Die Differenzialzentrifugation ist eine weit verbreitete Technik für die Zellfraktionierung und die Isolierung von Mitochondrien. Bei dieser Methode werden zelluläre Strukturen auf der Grundlage ihres Sedimentationskoeffizienten getrennt, der sowohl von der Dichte als auch von der Form abhängt.
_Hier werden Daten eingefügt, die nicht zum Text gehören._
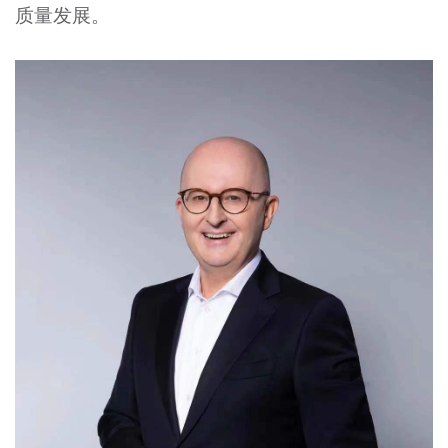
质量发展。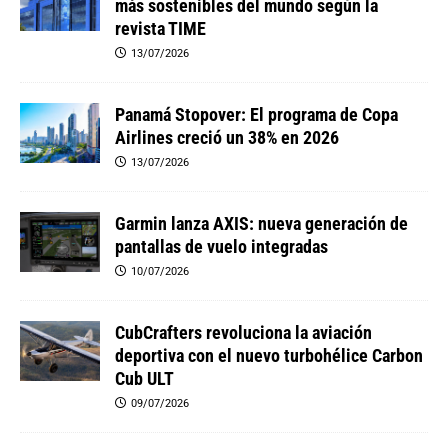
más sostenibles del mundo según la
revista TIME
13/07/2026
Panamá Stopover: El programa de Copa
Airlines creció un 38% en 2026
13/07/2026
Garmin lanza AXIS: nueva generación de
pantallas de vuelo integradas
10/07/2026
CubCrafters revoluciona la aviación
deportiva con el nuevo turbohélice Carbon
Cub ULT
09/07/2026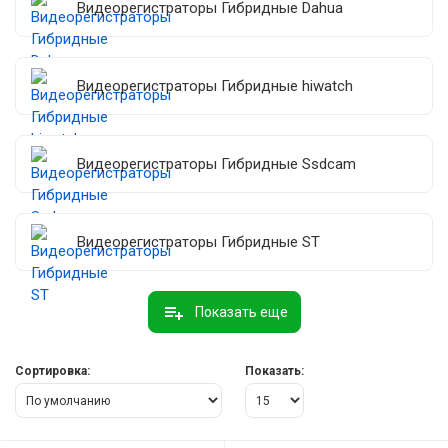
Видеорегистраторы Гибридные Dahua
Видеорегистраторы Гибридные hiwatch
Видеорегистраторы Гибридные Ssdcam
Видеорегистраторы Гибридные ST
Показать еще
Сортировка:
Показать:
Bei diesem Verfahren werden die Proben in gepufferten Salzlösungen mit bestimmten Dichten mit unterschiedlich starken Zentrifugalkräften beaufschlagt. Strukturen mit ähnlichem Sedimentationskoeffizienten setzen sich gleichzeitig am Boden des Sammelröhrchens ab, so dass sie wiedergewonnen werden können.
Wie wird die Differenzialzentrifugation zur Isolierung von Mitochondrien eingesetzt?
Die Differenzialzentrifugation ermöglicht es den Forschern, mitochondriale Fraktionen effektiv von anderen zellulären Komponenten zu trennen. Die Isolierung von Mitochondrien umfasst mehrere Zentrifugationsschritte und die anschließende Gewinnung des Isolats.
Erste Zentrifugation: Wenden Sie eine geringe Zentrifugalkraft an, um große Zelltrümmer und Zellkerne zu sedimentieren.
Anschließende Zentrifugationen: Erhöhen Sie die Zentrifugalkraft schrittweise, um mit Mitochondrien angereicherte Fraktionen zu pelletieren. Mit jedem Zentrifugationsschritt werden Strukturen mit zunehmend höheren Sedimentationskoeffizienten entfernt.
Rückgewinnung von Fraktionen: Nach jeder Zentrifugation wird das Pellet gesammelt, und der Überstand wird höheren g-Kräften ausgesetzt, um die nächste Fraktion zu isolieren. Dies wird so lange wiederholt, bis die gewünschte Reinheit der Mitochondrien erreicht ist.